## Excerpted data
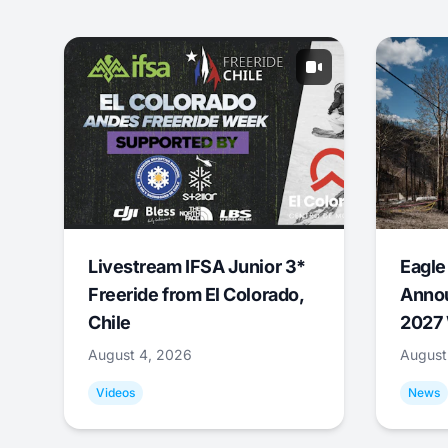
Livestream IFSA Junior 3*
Eagle
Freeride from El Colorado,
Annou
Chile
2027 
August 4, 2026
August
Videos
News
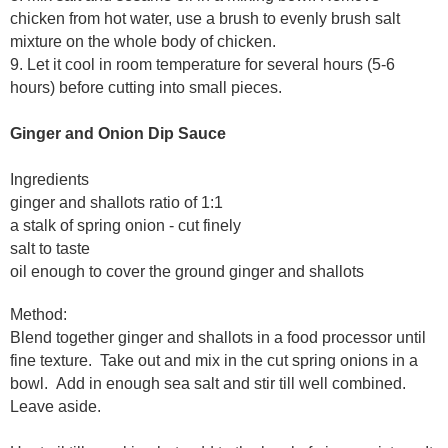
chicken from hot water, use a brush to evenly brush salt
mixture on the whole body of chicken.
9. Let it cool in room temperature for several hours (5-6
hours) before cutting into small pieces.
Ginger and Onion Dip Sauce
Ingredients
ginger and shallots ratio of 1:1
a stalk of spring onion - cut finely
salt to taste
oil enough to cover the ground ginger and shallots
Method:
B
lend together ginger and shallots in a food processor until
fine texture. Take out and mix in the cut spring onions in a
bowl. Add in enough sea salt and stir till well combined.
Leave aside.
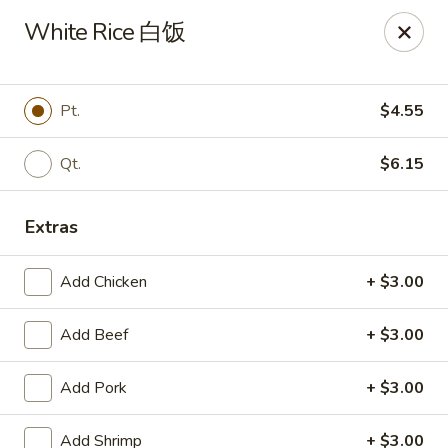
China Garden - East St, Indianapolis
White Rice 白饭
4200 S East St #19 Indianapolis, IN 46227
Pick up
ASAP
Pt.
$4.55
Qt.
$6.15
Extras
Add Chicken
+ $3.00
Add Beef
+ $3.00
China Garden - S East St, Indianapolis
Add Pork
+ $3.00
10:30AM - 10:00PM
Open
Store info
Call us
Add Shrimp
+ $3.00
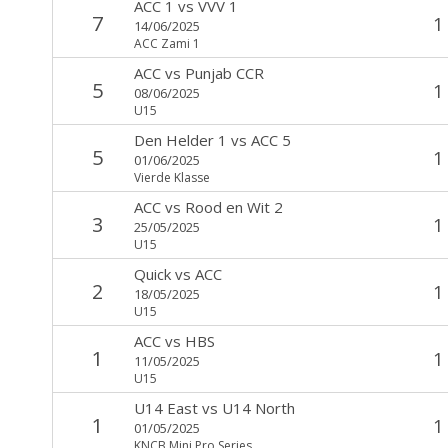
ACC 1
vs
VVV 1
7
1
14/06/2025
ACC Zami 1
ACC
vs
Punjab CCR
5
1
08/06/2025
U15
Den Helder 1
vs
ACC 5
5
1
01/06/2025
Vierde Klasse
ACC
vs
Rood en Wit 2
3
1
25/05/2025
U15
Quick
vs
ACC
2
1
18/05/2025
U15
ACC
vs
HBS
1
1
11/05/2025
U15
U14 East
vs
U14 North
1
1
01/05/2025
KNCB Mini Pro Series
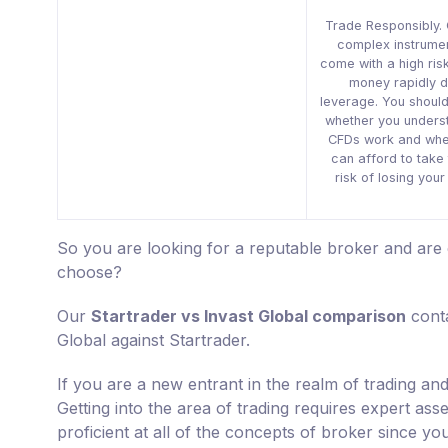
Trade Responsibly.
complex instrume
come with a high risk
money rapidly d
leverage. You shoul
whether you unders
CFDs work and whe
can afford to take 
risk of losing you
So you are looking for a reputable broker and are
choose?
Our
Startrader vs Invast Global comparison
conta
Global against Startrader.
If you are a new entrant in the realm of trading a
Getting into the area of trading requires expert as
proficient at all of the concepts of broker since yo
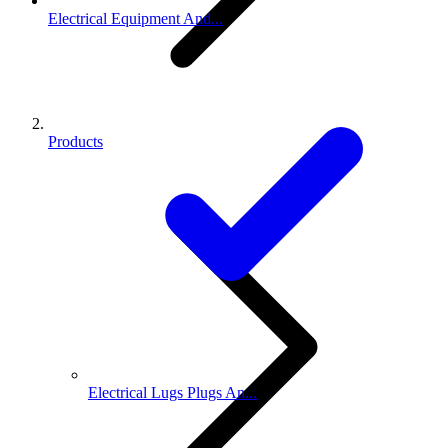
Electrical Equipment And...
Products
Electrical Lugs Plugs An...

## Exercise requirements
Before writing out the material above, please remove its pictures; everything else stays exact.

## Response to this task
Livestream IFSA Junior 3*
Eagle
Freeride from El Colorado,
Annou
Chile
2027 
August 4, 2026
August
Videos
News
chicken from hot water, use a brush to evenly brush salt
mixture on the whole body of chicken.
9. Let it cool in room temperature for several hours (5-6
hours) before cutting into small pieces.
Ginger and Onion Dip Sauce
Ingredients
ginger and shallots ratio of 1:1
a stalk of spring onion - cut finely
salt to taste
oil enough to cover the ground ginger and shallots
Method:
B
lend together ginger and shallots in a food processor until
fine texture. Take out and mix in the cut spring onions in a
bowl. Add in enough sea salt and stir till well combined.
Leave aside.
China Garden - East St, Indianapolis
White Rice 白饭
4200 S East St #19 Indianapolis, IN 46227
Pick up
ASAP
Pt.
$4.55
Qt.
$6.15
Extras
Add Chicken
+ $3.00
Add Beef
+ $3.00
China Garden - S East St, Indianapolis
Add Pork
+ $3.00
10:30AM - 10:00PM
Open
Store info
Call us
Add Shrimp
+ $3.00
ACC 1
vs
VVV 1
7
1
14/06/2025
ACC Zami 1
ACC
vs
Punjab CCR
5
1
08/06/2025
U15
Den Helder 1
vs
ACC 5
5
1
01/06/2025
Vierde Klasse
ACC
vs
Rood en Wit 2
3
1
25/05/2025
U15
Quick
vs
ACC
2
1
18/05/2025
U15
ACC
vs
HBS
1
1
11/05/2025
U15
U14 East
vs
U14 North
1
1
01/05/2025
KNCB Mini Pro Series
Trade Responsibly.
complex instrume
come with a high risk
money rapidly d
leverage. You shoul
whether you unders
CFDs work and whe
can afford to take 
risk of losing you
So you are looking for a reputable broker and are
choose?
Our
Startrader vs Invast Global comparison
conta
Global against Startrader.
If you are a new entrant in the realm of trading a
Getting into the area of trading requires expert as
proficient at all of the concepts of broker since yo
Electrical Equipment And...
Products
Electrical Lugs Plugs An...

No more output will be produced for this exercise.